What is needed: Read each of the lines below and tally those with "péče"; the tally is the whole answer.

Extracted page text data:
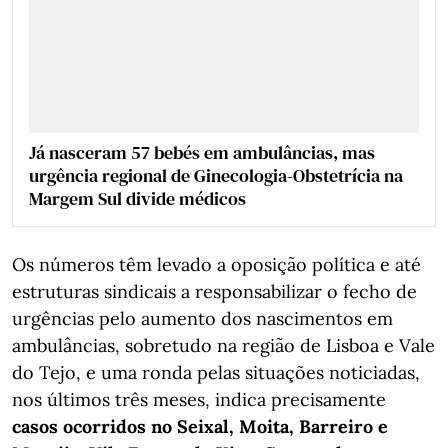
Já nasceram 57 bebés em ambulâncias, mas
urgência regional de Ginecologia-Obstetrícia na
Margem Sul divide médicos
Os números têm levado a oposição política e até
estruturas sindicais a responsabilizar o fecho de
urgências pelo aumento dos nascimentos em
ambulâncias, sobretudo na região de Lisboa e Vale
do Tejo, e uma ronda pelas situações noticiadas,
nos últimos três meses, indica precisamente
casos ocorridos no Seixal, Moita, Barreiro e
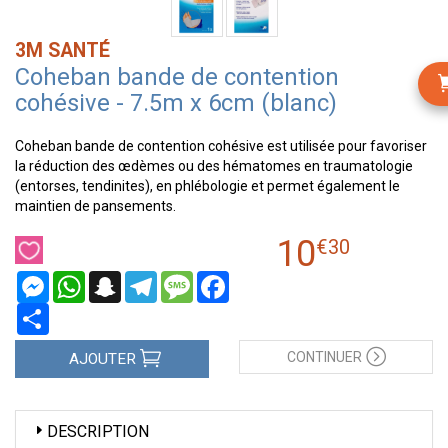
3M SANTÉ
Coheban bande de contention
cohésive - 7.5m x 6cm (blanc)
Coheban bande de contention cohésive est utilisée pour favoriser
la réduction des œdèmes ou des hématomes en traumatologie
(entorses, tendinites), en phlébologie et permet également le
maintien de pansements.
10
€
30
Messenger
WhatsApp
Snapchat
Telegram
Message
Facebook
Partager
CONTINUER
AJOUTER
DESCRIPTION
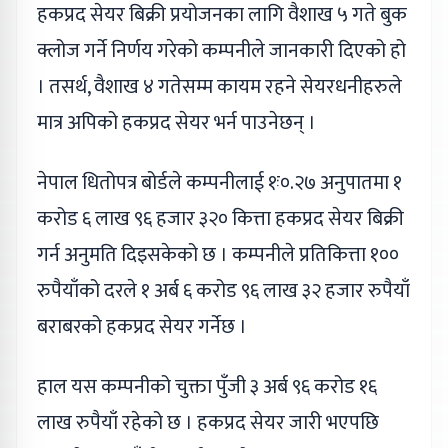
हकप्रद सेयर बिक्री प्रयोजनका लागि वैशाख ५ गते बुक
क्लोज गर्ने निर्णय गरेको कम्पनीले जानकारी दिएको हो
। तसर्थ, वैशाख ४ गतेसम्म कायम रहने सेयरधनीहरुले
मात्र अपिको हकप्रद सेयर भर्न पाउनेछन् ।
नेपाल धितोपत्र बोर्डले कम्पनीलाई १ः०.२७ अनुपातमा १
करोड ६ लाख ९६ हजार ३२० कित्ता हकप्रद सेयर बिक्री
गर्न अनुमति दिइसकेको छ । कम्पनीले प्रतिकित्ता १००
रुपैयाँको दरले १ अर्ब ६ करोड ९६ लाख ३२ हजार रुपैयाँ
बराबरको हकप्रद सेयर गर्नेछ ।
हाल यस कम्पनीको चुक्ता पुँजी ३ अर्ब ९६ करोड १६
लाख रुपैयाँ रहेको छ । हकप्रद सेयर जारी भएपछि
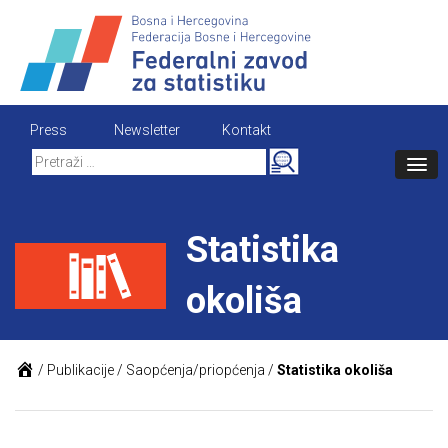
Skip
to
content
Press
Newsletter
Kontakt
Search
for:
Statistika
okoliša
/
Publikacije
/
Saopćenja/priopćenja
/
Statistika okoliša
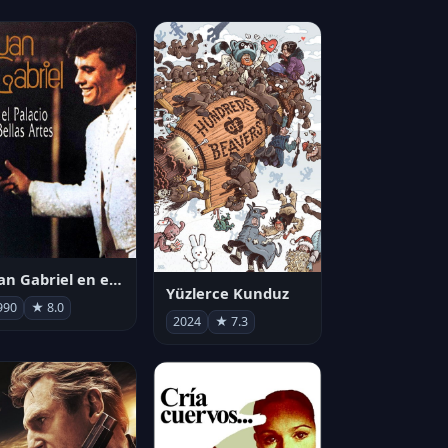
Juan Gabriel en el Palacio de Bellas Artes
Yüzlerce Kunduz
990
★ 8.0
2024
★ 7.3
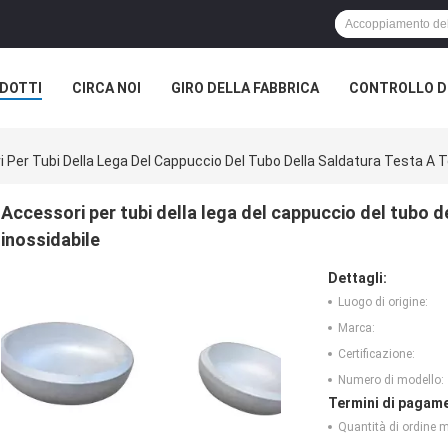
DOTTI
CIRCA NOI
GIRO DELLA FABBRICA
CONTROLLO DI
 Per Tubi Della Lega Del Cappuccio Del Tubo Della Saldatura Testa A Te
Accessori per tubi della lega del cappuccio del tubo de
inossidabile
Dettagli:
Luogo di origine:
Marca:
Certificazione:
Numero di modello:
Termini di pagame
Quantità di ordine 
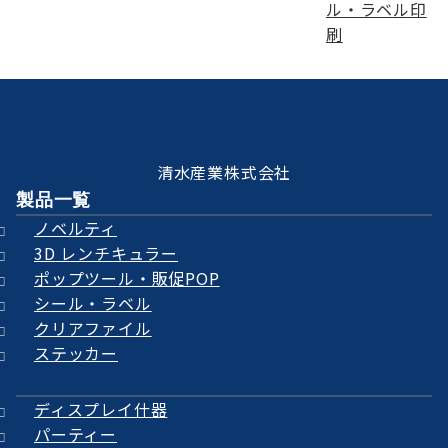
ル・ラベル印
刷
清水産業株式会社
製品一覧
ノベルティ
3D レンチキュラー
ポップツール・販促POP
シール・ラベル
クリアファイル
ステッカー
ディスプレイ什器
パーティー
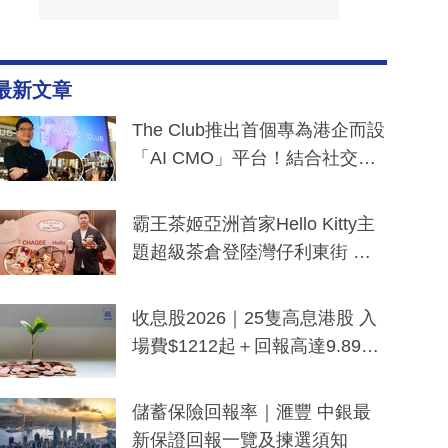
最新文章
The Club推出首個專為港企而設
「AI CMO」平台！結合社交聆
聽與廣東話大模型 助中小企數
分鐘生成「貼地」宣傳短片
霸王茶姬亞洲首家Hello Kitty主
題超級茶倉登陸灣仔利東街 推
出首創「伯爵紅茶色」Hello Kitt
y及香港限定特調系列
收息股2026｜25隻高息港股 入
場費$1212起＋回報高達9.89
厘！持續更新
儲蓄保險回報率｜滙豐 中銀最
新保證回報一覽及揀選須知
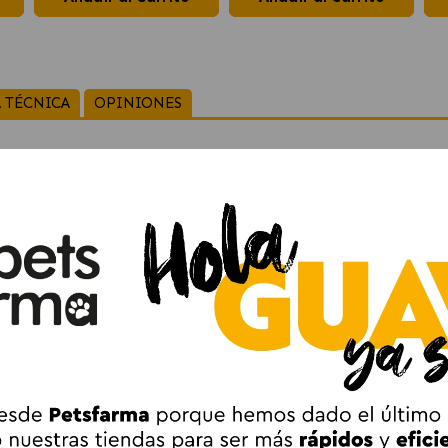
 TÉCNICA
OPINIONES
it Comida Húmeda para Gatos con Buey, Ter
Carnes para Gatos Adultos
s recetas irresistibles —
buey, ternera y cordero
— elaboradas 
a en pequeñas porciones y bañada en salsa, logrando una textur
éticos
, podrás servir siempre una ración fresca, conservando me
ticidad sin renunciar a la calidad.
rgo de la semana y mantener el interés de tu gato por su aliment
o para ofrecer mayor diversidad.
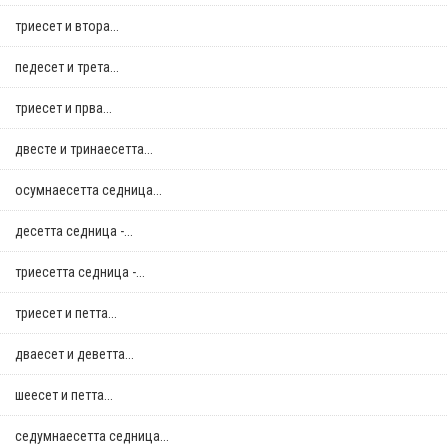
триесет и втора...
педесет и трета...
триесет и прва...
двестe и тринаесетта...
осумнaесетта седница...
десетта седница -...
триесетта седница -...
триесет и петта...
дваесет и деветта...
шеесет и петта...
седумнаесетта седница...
---
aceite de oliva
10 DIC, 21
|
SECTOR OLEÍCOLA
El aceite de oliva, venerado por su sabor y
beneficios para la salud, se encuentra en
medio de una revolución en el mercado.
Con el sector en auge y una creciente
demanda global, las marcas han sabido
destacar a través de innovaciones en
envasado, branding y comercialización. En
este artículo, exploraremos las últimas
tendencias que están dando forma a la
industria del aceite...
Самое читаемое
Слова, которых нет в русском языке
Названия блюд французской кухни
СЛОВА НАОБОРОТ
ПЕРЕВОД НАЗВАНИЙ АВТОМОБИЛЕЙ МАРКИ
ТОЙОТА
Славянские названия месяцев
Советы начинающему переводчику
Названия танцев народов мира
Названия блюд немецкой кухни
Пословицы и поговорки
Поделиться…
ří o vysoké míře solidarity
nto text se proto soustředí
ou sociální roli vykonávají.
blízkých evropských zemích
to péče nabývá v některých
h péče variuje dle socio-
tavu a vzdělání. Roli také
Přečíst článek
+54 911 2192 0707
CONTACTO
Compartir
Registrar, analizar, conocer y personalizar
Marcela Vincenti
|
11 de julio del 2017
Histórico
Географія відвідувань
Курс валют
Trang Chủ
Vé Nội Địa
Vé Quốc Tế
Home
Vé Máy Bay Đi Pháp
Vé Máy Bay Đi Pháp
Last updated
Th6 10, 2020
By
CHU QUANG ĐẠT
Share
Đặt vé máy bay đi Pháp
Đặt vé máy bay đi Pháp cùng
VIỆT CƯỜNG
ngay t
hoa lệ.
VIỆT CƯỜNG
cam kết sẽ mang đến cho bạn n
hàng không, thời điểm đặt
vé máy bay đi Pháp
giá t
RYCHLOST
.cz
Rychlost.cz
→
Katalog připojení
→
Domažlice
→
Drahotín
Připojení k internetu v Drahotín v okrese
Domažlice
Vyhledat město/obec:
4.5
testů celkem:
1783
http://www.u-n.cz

Answer: 2